Range to copy from the entries below: the line containing "Hitta församling" through the line containing "事業展開を進めています。", inclusive. Retype only those lines, exactly, without any images.
START STORED DATA
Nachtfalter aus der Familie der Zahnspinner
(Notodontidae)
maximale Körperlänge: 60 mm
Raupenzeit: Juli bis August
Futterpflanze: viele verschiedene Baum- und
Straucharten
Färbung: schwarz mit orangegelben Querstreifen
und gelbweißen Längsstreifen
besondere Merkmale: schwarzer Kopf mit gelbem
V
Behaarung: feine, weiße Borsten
END STORED DATA
START STORED DATA
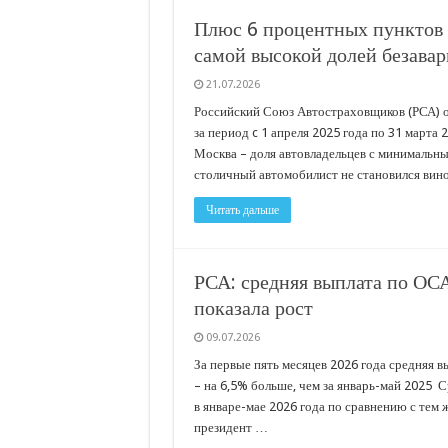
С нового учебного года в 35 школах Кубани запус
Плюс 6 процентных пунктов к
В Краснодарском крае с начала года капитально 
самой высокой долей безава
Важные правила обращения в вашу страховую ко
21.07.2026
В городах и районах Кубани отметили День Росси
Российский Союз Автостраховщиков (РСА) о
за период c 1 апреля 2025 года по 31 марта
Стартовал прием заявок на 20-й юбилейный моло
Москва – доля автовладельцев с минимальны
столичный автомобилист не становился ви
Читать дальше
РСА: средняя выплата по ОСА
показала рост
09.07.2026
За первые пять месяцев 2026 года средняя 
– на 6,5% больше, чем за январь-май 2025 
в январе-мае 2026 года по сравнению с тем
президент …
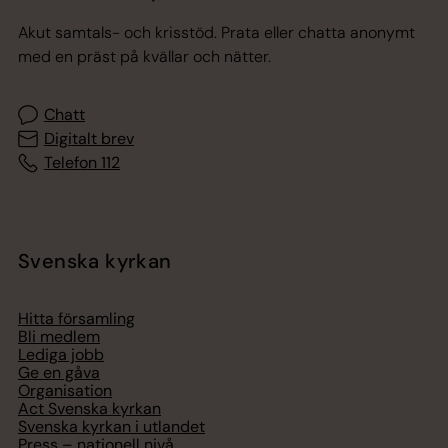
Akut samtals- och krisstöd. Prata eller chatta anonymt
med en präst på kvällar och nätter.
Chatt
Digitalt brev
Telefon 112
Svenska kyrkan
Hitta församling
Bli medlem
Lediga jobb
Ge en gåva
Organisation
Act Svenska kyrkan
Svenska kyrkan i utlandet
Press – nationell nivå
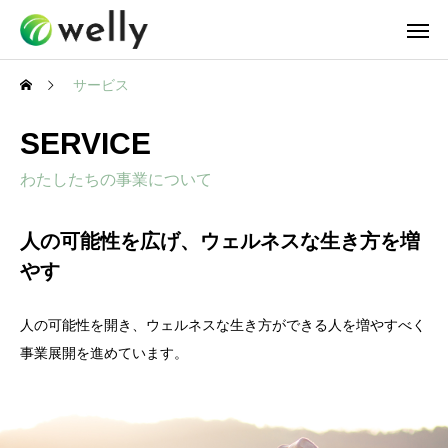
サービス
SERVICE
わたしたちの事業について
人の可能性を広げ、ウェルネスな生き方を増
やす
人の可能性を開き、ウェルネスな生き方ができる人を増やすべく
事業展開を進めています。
END STORED DATA
START STORED DATA
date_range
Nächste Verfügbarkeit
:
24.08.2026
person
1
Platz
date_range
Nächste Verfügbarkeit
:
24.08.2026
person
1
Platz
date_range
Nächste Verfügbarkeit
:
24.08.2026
END STORED DATA
TASK RESULT
Hitta församling
Bli medlem
Lediga jobb
Ge en gåva
Organisation
Act Svenska kyrkan
Svenska kyrkan i utlandet
Press – nationell nivå
サービス
SERVICE
わたしたちの事業について
人の可能性を広げ、ウェルネスな生き方を増
やす
人の可能性を開き、ウェルネスな生き方ができる人を増やすべく
事業展開を進めています。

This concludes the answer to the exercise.